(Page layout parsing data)
--- START ---

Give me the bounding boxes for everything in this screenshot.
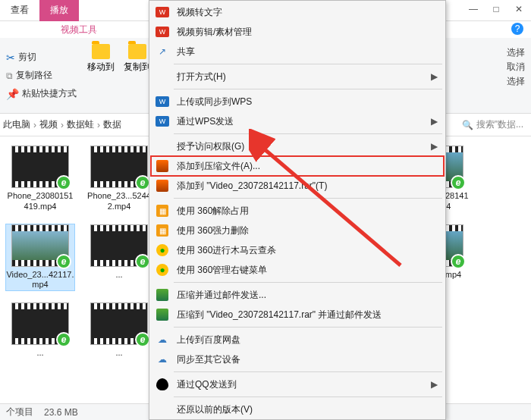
submenu-arrow-icon: ▶	[431, 379, 438, 390]
menu-item-label: 打开方式(H)	[177, 71, 423, 83]
sync-badge-icon: e	[135, 332, 150, 347]
hint3: 选择	[507, 74, 525, 89]
film-strip-icon	[12, 225, 68, 231]
sync-badge-icon: e	[56, 175, 71, 190]
menu-item[interactable]: 授予访问权限(G)▶	[151, 136, 444, 156]
menu-item[interactable]: ●使用 360进行木马云查杀	[151, 240, 444, 260]
file-item[interactable]: e ...	[85, 302, 153, 369]
rar-icon	[156, 160, 168, 172]
tab-video-tools[interactable]: 视频工具	[61, 24, 97, 36]
menu-item[interactable]: W通过WPS发送▶	[151, 111, 444, 131]
menu-item[interactable]: ☁同步至其它设备	[151, 349, 444, 369]
menu-separator	[174, 396, 442, 397]
wps-icon: W	[156, 27, 169, 37]
menu-item-label: 使用 360解除占用	[177, 205, 438, 218]
menu-item[interactable]: ▦使用 360解除占用	[151, 201, 444, 221]
search-input[interactable]: 🔍 搜索"数据...	[457, 118, 528, 131]
menu-item[interactable]: W上传或同步到WPS	[151, 92, 444, 111]
menu-separator	[174, 64, 442, 64]
wps-icon: W	[156, 7, 169, 17]
file-item[interactable]: e ...	[6, 302, 74, 369]
file-name: ...	[115, 270, 122, 281]
ribbon-organize-group: 移动到 复制到	[84, 41, 154, 110]
menu-item-label: 使用 360管理右键菜单	[177, 264, 438, 277]
sync-badge-icon: e	[451, 254, 466, 269]
crumb-folder[interactable]: 数据蛙	[67, 118, 94, 131]
crumb-video[interactable]: 视频	[39, 118, 58, 131]
menu-item[interactable]: 添加到 "Video_230728142117.rar"(T)	[151, 176, 444, 196]
crumb-sub[interactable]: 数据	[103, 118, 121, 131]
ribbon-right-hints: 选择 取消 选择	[507, 45, 525, 89]
menu-item[interactable]: W视频转文字	[151, 2, 444, 22]
maximize-button[interactable]: □	[490, 3, 502, 15]
submenu-arrow-icon: ▶	[431, 116, 438, 127]
menu-item[interactable]: 还原以前的版本(V)	[151, 400, 444, 419]
file-item[interactable]: e ...	[85, 224, 153, 291]
archive-icon	[156, 309, 168, 321]
cloud-icon: ☁	[158, 334, 167, 345]
crumb-pc[interactable]: 此电脑	[3, 118, 30, 131]
wps-icon: W	[156, 116, 169, 127]
cut-button[interactable]: ✂剪切	[5, 49, 78, 65]
menu-item[interactable]: 打开方式(H)▶	[151, 67, 444, 86]
sync-badge-icon: e	[56, 332, 71, 347]
menu-item[interactable]: ☁上传到百度网盘	[151, 330, 444, 349]
film-strip-icon	[91, 225, 147, 231]
scissors-icon: ✂	[6, 52, 15, 64]
menu-item-label: 压缩到 "Video_230728142117.rar" 并通过邮件发送	[177, 309, 438, 321]
thumbnail: e	[11, 224, 69, 267]
path-icon: ⧉	[6, 71, 13, 81]
menu-item[interactable]: ▦使用 360强力删除	[151, 221, 444, 240]
thumbnail: e	[11, 146, 69, 188]
copy-path-button[interactable]: ⧉复制路径	[5, 67, 78, 83]
menu-item[interactable]: 添加到压缩文件(A)...	[151, 156, 444, 176]
file-name: ...	[115, 348, 122, 359]
tab-view[interactable]: 查看	[0, 0, 39, 21]
menu-item-label: 上传或同步到WPS	[177, 96, 438, 108]
submenu-arrow-icon: ▶	[431, 71, 438, 82]
paste-shortcut-label: 粘贴快捷方式	[22, 87, 77, 100]
breadcrumb[interactable]: 此电脑› 视频› 数据蛙› 数据	[3, 118, 121, 131]
menu-separator	[174, 371, 442, 372]
chevron-right-icon: ›	[96, 120, 102, 130]
menu-item-label: 视频转文字	[177, 6, 438, 19]
menu-item[interactable]: 通过QQ发送到▶	[151, 375, 444, 394]
sync-badge-icon: e	[135, 254, 150, 269]
menu-item[interactable]: W视频剪辑/素材管理	[151, 22, 444, 42]
share-icon: ↗	[159, 46, 166, 57]
film-strip-icon	[12, 146, 68, 152]
360-tool-icon: ▦	[156, 224, 168, 237]
menu-item-label: 使用 360进行木马云查杀	[177, 244, 438, 257]
file-item[interactable]: e Phone_23...52442.mp4	[85, 146, 153, 212]
360-tool-icon: ▦	[156, 205, 168, 217]
wps-icon: W	[156, 96, 169, 107]
close-button[interactable]: ✕	[513, 3, 525, 15]
cut-label: 剪切	[18, 51, 36, 64]
thumbnail: e	[90, 302, 148, 345]
rar-icon	[156, 180, 168, 192]
status-items: 个项目	[6, 406, 33, 418]
move-to-button[interactable]: 移动到	[84, 41, 118, 77]
chevron-right-icon: ›	[59, 120, 65, 130]
menu-item[interactable]: 压缩并通过邮件发送...	[151, 285, 444, 305]
file-name: Phone_23080151419.mp4	[6, 191, 74, 212]
menu-item[interactable]: 压缩到 "Video_230728142117.rar" 并通过邮件发送	[151, 305, 444, 324]
menu-item-label: 通过WPS发送	[177, 115, 423, 128]
file-item[interactable]: e Video_23...42117.mp4	[6, 224, 74, 291]
menu-item[interactable]: ↗共享	[151, 42, 444, 61]
hint2: 取消	[507, 60, 525, 74]
copy-to-label: 复制到	[124, 61, 151, 74]
file-item[interactable]: e Phone_23080151419.mp4	[6, 146, 74, 212]
menu-item-label: 还原以前的版本(V)	[177, 403, 438, 416]
help-button[interactable]: ?	[511, 23, 523, 35]
menu-item[interactable]: ●使用 360管理右键菜单	[151, 260, 444, 280]
menu-item-label: 通过QQ发送到	[177, 378, 423, 391]
film-strip-icon	[91, 303, 147, 309]
menu-item-label: 同步至其它设备	[177, 353, 438, 366]
shortcut-icon: 📌	[6, 88, 19, 100]
archive-icon	[156, 289, 168, 301]
paste-shortcut-button[interactable]: 📌粘贴快捷方式	[5, 86, 78, 102]
tab-play[interactable]: 播放	[39, 0, 79, 21]
minimize-button[interactable]: —	[467, 3, 479, 15]
file-name: Phone_23...52442.mp4	[85, 191, 153, 212]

--- END ---

(What you have to do):
For the entries above, give only the number of lines that contain the word "path".

(Output below):
2